Does Corey deserve condemnation, punishment, or forgiveness? A person whom I love dearly – more so after my incarceration, wrote me saying “I prayed you would die in jail”. Her anger, bubbling on the surface, led her to utter this prayer. Should I cry out and condemn her? I can’t.


This past week, a drunk driver – an illegal immigrant – struck and killed a nun and seriously injured two others. While the newscasts raced against each other for interviews with prosecutors and immigration advocates politicizing this tragedy, the driver’s parents travelled to the sisters’ convent to offer their apology and explain their son’s raging alcoholism. The sisters prayed with them. They prayed for the young man, and forgave him. Remarkable, yet the exact right thing to do: God’s gift of grace in action. Could any of us do the same?
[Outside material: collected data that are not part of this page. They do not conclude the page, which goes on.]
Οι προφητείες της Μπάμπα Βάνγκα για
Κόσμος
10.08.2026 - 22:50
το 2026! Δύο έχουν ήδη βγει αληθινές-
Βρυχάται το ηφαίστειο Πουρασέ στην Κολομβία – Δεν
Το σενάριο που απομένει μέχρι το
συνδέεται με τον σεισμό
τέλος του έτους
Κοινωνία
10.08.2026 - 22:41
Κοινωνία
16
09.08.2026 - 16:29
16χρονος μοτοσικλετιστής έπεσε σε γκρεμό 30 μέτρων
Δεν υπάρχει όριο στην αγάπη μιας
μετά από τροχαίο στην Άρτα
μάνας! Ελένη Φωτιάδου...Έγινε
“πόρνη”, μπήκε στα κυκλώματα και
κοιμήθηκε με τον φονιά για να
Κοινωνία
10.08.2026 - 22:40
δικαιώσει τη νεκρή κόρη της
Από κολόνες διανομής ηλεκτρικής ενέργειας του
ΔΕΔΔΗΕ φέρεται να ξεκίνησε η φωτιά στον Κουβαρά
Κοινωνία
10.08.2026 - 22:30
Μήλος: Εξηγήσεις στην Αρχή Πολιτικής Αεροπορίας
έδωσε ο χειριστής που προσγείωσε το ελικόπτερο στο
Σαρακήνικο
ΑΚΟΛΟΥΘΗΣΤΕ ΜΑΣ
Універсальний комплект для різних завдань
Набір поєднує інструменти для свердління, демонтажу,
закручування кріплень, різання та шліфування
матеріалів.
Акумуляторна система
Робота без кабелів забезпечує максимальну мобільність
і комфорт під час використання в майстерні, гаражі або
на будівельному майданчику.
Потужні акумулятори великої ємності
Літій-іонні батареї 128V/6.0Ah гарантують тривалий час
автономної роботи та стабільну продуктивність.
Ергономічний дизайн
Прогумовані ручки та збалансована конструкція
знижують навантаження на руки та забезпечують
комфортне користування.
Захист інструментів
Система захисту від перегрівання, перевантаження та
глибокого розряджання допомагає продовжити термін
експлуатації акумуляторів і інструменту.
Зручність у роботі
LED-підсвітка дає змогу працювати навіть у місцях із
Should any of us accept less from ourselves?


“Man is that being who invented the gas chambers of Auschwitz; however, he is also that being who entered the gas chambers upright, with the Lord’s Prayer or the Sherma Yisrael on his lips.”


We are capable – each of us – of self-centeredness, of recklessness, of not caring, not being kind, not loving or forgiving; yet, we also can love, can forgive, we can endure.


An amazing man; an amazing book. All the reasons to hope, to endure, to find solace and meaning in your darkest day.


“Et lux in tenebris lucet.” And the light shineth in the darkness.